Could you find every line in the records below that contains the word "железы" and copy it?
---+---
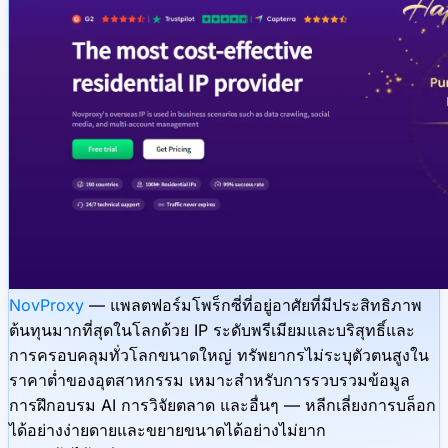
NovProxy
— แพลตฟอร์มโพร็กซี่ที่อยู่อาศัยที่มีประสิทธิภาพ
ต้นทุนมากที่สุดในโลกด้วย IP ระดับพรีเมียมและบริสุทธิ์และ
การครอบคลุมทั่วโลกขนาดใหญ่ ทรัพยากรไม่ระบุตัวตนสูงใน
ราคาต่ำของอุตสาหกรรม เหมาะสำหรับการรวบรวมข้อมูล
การฝึกอบรม AI การวิจัยตลาด และอื่นๆ — หลีกเลี่ยงการบล็อก
ได้อย่างง่ายดายและขยายขนาดได้อย่างไม่ยาก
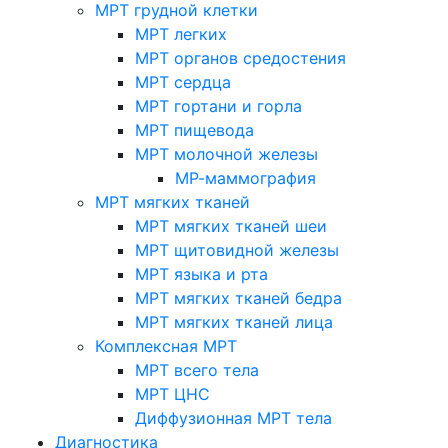
МРТ грудной клетки
МРТ легких
МРТ органов средостения
МРТ сердца
МРТ гортани и горла
МРТ пищевода
МРТ молочной железы
МР-маммография
МРТ мягких тканей
МРТ мягких тканей шеи
МРТ щитовидной железы
МРТ языка и рта
МРТ мягких тканей бедра
МРТ мягких тканей лица
Комплексная МРТ
МРТ всего тела
МРТ ЦНС
Диффузионная МРТ тела
Диагностика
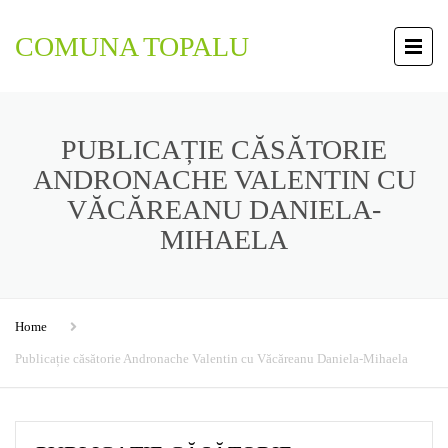
COMUNA TOPALU
PUBLICAȚIE CĂSĂTORIE
ANDRONACHE VALENTIN CU
VĂCĂREANU DANIELA-
MIHAELA
Home
Publicație căsătorie Andronache Valentin cu Văcăreanu Daniela-Mihaela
---+---
__Result__
МРТ молочной железы
МРТ щитовидной железы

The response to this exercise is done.